WebRTC Expert Feature

January 15, 2014

The Impact of Net Neutrality Ruling on WebRTC


The U.S. Appeals Court struck down the 2011 FCC rules that all Internet traffic must be treated equally by Internet service providers.  Verizon challenged the regulations based on the FCC not having a congressional mandate to regulate the Internet.  The impact of the court's ruling may be significant, leading to tiered pricing models, and the virtual "blocking" of content and services that are not favored by the ISP.  While there is not yet direct evidence to support that this will change things, it may have a dramatic impact on certain services in the future. 

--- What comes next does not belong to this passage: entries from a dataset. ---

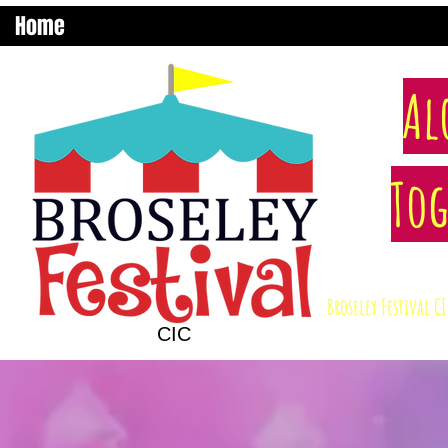
Home
Al
Tog
Broseley Festival 
CIC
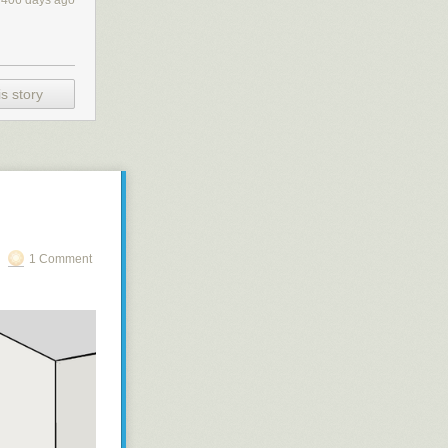
406 days ago
s story
1 Comment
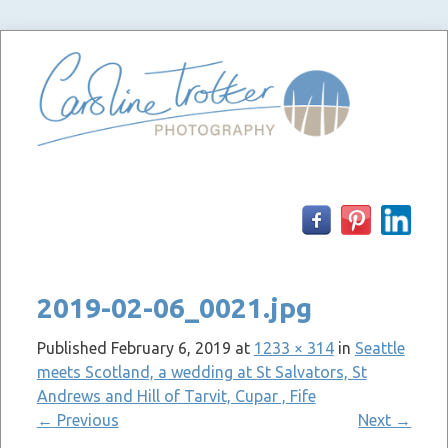
Skip
to
content
2019-02-06_0021.jpg
Published
February 6, 2019
at
1233 × 314
in
Seattle
meets Scotland, a wedding at St Salvators, St
Andrews and Hill of Tarvit, Cupar , Fife
←
Previous
Next
→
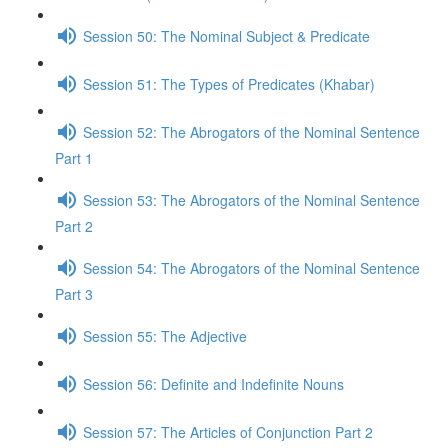
Session 50: The Nominal Subject & Predicate
Session 51: The Types of Predicates (Khabar)
Session 52: The Abrogators of the Nominal Sentence
Part 1
Session 53: The Abrogators of the Nominal Sentence
Part 2
Session 54: The Abrogators of the Nominal Sentence
Part 3
Session 55: The Adjective
Session 56: Definite and Indefinite Nouns
Session 57: The Articles of Conjunction Part 2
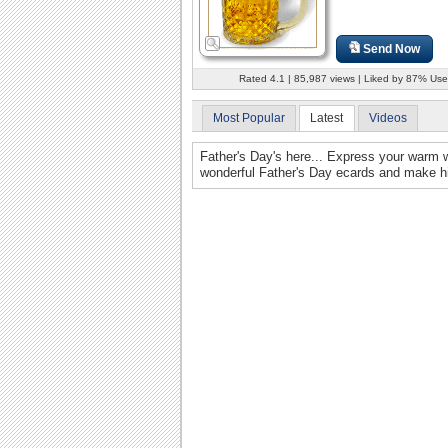
Send Now
Rated 4.1 | 85,987 views | Liked by 87% Use
Most Popular
Latest
Videos
Father's Day's here... Express your warm w
wonderful Father's Day ecards and make hi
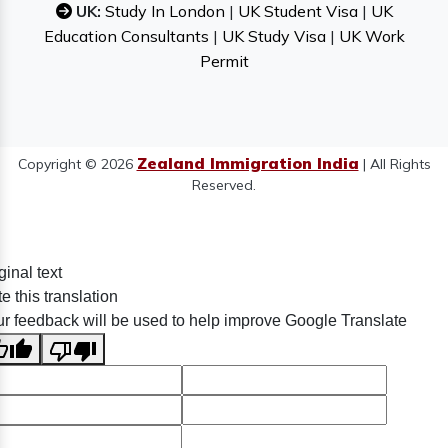
UK:
Study In London
|
UK Student Visa
|
UK
Education Consultants
|
UK Study Visa
|
UK Work
Permit
Zealand Immigration India
Copyright © 2026
| All Rights
Reserved.
ginal text
e this translation
r feedback will be used to help improve Google Translate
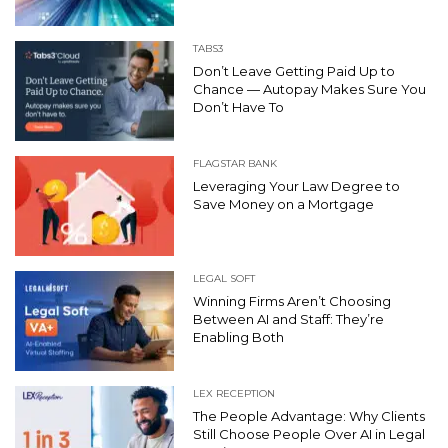
TABS3
Don’t Leave Getting Paid Up to
Chance — Autopay Makes Sure You
Don’t Have To
FLAGSTAR BANK
Leveraging Your Law Degree to
Save Money on a Mortgage
LEGAL SOFT
Winning Firms Aren’t Choosing
Between AI and Staff: They’re
Enabling Both
LEX RECEPTION
The People Advantage: Why Clients
Still Choose People Over AI in Legal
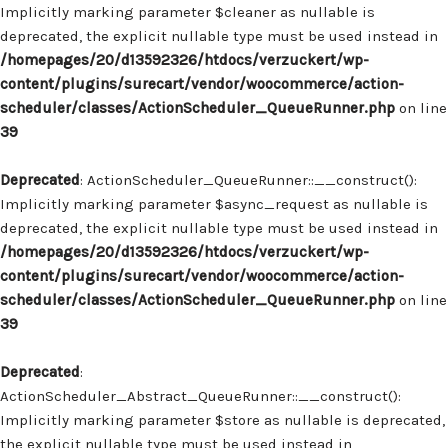
Implicitly marking parameter $cleaner as nullable is
deprecated, the explicit nullable type must be used instead in
/homepages/20/d13592326/htdocs/verzuckert/wp-
content/plugins/surecart/vendor/woocommerce/action-
scheduler/classes/ActionScheduler_QueueRunner.php
on line
39
Deprecated
: ActionScheduler_QueueRunner::__construct():
Implicitly marking parameter $async_request as nullable is
deprecated, the explicit nullable type must be used instead in
/homepages/20/d13592326/htdocs/verzuckert/wp-
content/plugins/surecart/vendor/woocommerce/action-
scheduler/classes/ActionScheduler_QueueRunner.php
on line
39
Deprecated
:
ActionScheduler_Abstract_QueueRunner::__construct():
Implicitly marking parameter $store as nullable is deprecated,
the explicit nullable type must be used instead in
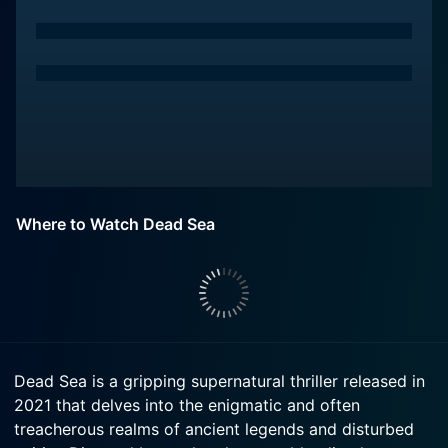
Where to Watch Dead Sea
Dead Sea is a gripping supernatural thriller released in
2021 that delves into the enigmatic and often
treacherous realms of ancient legends and disturbed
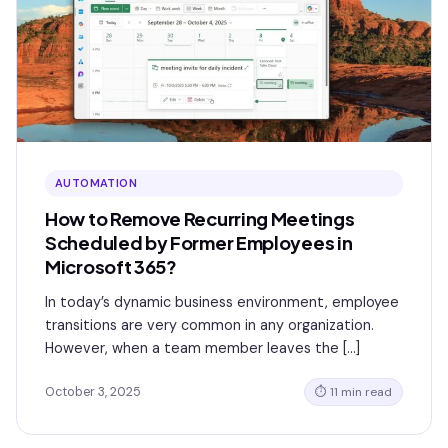
AUTOMATION
How to Remove Recurring Meetings
Scheduled by Former Employees in
Microsoft 365?
In today’s dynamic business environment, employee
transitions are very common in any organization.
However, when a team member leaves the […]
October 3, 2025
⏱ 11 min read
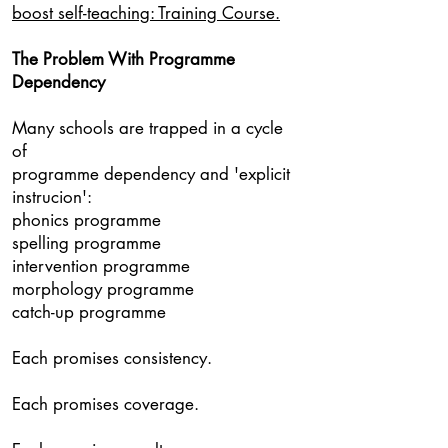
boost self-teaching: Training Course.
The Problem With Programme
Dependency
Many schools are trapped in a cycle
of
programme dependency and 'explicit
instrucion':
phonics programme
spelling programme
intervention programme
morphology programme
catch-up programme
Each promises consistency.
Each promises coverage.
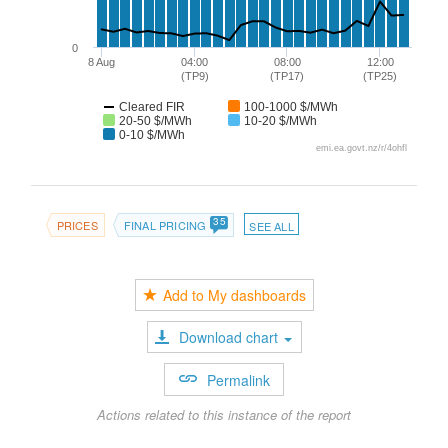
0
8 Aug
04:00
08:00
12:00
(TP9)
(TP17)
(TP25)
Cleared FIR
100-1000 $/MWh
20-50 $/MWh
10-20 $/MWh
0-10 $/MWh
emi.ea.govt.nz/r/4ohfl
35
PRICES
FINAL PRICING
SEE ALL
Add to My dashboards
Download chart
Permalink
Actions related to this instance of the report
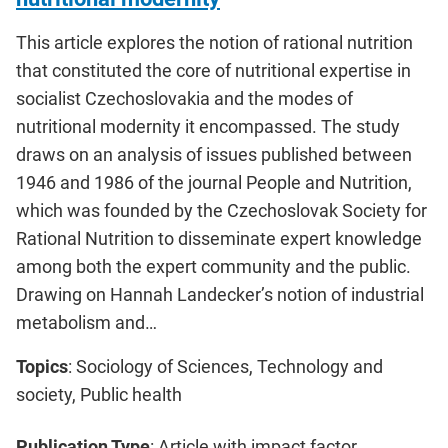
This article explores the notion of rational nutrition
that constituted the core of nutritional expertise in
socialist Czechoslovakia and the modes of
nutritional modernity it encompassed. The study
draws on an analysis of issues published between
1946 and 1986 of the journal People and Nutrition,
which was founded by the Czechoslovak Society for
Rational Nutrition to disseminate expert knowledge
among both the expert community and the public.
Drawing on Hannah Landecker’s notion of industrial
metabolism and…
Topics
: Sociology of Sciences, Technology and
society, Public health
Publication Type
: Article with impact factor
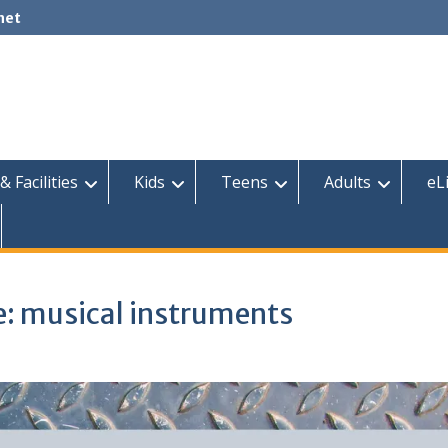
net
& Facilities
Kids
Teens
Adults
eL
me: musical instruments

As WebRTC is dependent on getting a reasonable service delivery capability to enable quality real-time experiences, this ruling is of great interest to those of us in the WebRTC community.  A service provider could decide to relegate all UDP/WebRTC traffic to a low class of service, with explicit or random disruptions in the traffic.  Explicit disruptions could come though limiting the bandwidth available for those services in a specific plan.  Or disruptions could occur as the non-service provider real-time traffic is now afforded the class and regular congestion that causes random issues.  If real-time traffic is relegated to a low-level queue with dramatically reduced buffers, RED or other network processes may impact packet delivery.  If the user pays for a "guaranteed service", that traffic may be put into the higher level queues, albeit for a price.

At the Santa Clara WebRTC Conference & Expo, the topic of monetizing WebRTC was a session and one of the presenters discussed monetizing QoS and SLAs for new services like WebRTC.  It will be interesting to see if the service providers move in this direction or if there is an effort in Congress and the FCC (News - Alert) to resurrect the regulations in another form.

What is clear from this ruling is that the assumption that any Internet service or user has a "given right" to use the Internet in an equal/unconstrained way is not the current rule of the land.  While there are very good arguments about why the management of traffic and bandwidth, latency and packet loss in a structured way can optimize overall performance, this ruling opens the door to a wide variety of new pricing and delivery models, not all of which may be helpful for users of the services nor create competition or innovation in services.  The challenges of managing the competing interests of the service providers/ISPs, the consumers, businesses, the content providers and new applications and services will be significant.

At this point, unless there is an override at the Supreme Court or congressional action, net neutrality is not the rule in the U.S. today.  While it is clear that the ISPs firmly believe they need the capability to manage and price traffic to have a profitable business model, the impact on innovation may be significant if this eliminates the opportunity for next-generation services to be widely adopted without users paying for additional services from their service provider.  We all need to watch this space with interest.